This exercise asks for every line of the material that contains the word "authenticated".
(DATA SUPPLIED)
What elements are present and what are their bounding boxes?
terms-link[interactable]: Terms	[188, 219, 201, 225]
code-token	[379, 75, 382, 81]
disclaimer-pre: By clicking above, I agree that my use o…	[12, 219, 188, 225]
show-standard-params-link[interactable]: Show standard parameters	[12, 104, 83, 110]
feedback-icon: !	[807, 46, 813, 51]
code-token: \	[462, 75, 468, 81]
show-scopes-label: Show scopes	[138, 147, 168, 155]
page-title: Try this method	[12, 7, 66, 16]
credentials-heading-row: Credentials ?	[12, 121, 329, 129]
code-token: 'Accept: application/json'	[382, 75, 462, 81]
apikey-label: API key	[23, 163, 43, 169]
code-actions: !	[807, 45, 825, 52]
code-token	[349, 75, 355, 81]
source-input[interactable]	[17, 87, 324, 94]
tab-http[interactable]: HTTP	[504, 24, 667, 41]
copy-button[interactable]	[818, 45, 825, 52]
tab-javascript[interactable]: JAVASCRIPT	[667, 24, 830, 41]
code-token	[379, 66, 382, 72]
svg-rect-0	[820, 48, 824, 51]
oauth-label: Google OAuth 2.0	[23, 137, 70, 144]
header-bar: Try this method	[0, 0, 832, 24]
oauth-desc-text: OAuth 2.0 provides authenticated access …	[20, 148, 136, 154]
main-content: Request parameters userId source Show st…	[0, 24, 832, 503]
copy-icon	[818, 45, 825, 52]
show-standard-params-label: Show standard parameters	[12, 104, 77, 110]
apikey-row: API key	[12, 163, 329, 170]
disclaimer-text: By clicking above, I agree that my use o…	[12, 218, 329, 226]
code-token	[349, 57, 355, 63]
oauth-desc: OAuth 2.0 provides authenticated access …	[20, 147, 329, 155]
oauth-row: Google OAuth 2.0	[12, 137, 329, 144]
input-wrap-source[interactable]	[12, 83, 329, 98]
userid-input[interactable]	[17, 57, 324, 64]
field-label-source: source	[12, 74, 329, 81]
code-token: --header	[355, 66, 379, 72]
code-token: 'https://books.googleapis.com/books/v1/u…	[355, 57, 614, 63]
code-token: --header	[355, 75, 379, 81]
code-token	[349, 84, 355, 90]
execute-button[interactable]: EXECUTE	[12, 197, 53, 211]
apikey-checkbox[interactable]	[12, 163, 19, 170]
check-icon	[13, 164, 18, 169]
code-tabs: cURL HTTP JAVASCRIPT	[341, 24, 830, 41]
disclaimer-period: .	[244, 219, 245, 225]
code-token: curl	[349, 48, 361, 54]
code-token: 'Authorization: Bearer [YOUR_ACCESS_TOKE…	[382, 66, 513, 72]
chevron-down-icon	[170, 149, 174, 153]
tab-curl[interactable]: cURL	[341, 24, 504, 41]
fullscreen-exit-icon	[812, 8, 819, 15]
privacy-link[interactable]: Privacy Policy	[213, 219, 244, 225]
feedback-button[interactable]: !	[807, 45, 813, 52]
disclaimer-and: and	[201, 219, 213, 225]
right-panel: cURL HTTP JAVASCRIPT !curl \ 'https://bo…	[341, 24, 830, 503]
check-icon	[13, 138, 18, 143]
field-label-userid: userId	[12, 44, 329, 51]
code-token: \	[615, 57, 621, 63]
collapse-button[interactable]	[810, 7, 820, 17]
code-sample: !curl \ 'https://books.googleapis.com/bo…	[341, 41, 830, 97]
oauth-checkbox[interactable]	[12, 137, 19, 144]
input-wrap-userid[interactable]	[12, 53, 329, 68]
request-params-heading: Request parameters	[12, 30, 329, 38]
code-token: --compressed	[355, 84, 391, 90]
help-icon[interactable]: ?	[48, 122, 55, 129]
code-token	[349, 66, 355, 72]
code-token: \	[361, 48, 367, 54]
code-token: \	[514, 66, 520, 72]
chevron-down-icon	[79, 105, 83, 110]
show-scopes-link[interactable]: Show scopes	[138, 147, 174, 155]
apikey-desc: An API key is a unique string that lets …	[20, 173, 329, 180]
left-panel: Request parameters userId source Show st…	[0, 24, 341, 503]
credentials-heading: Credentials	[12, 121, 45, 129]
(End DATA SUPPLIED)
• [OUTPUT BELOW]
oauth-desc-text: OAuth 2.0 provides authenticated access …	[20, 148, 136, 154]
oauth-desc: OAuth 2.0 provides authenticated access …	[20, 147, 329, 155]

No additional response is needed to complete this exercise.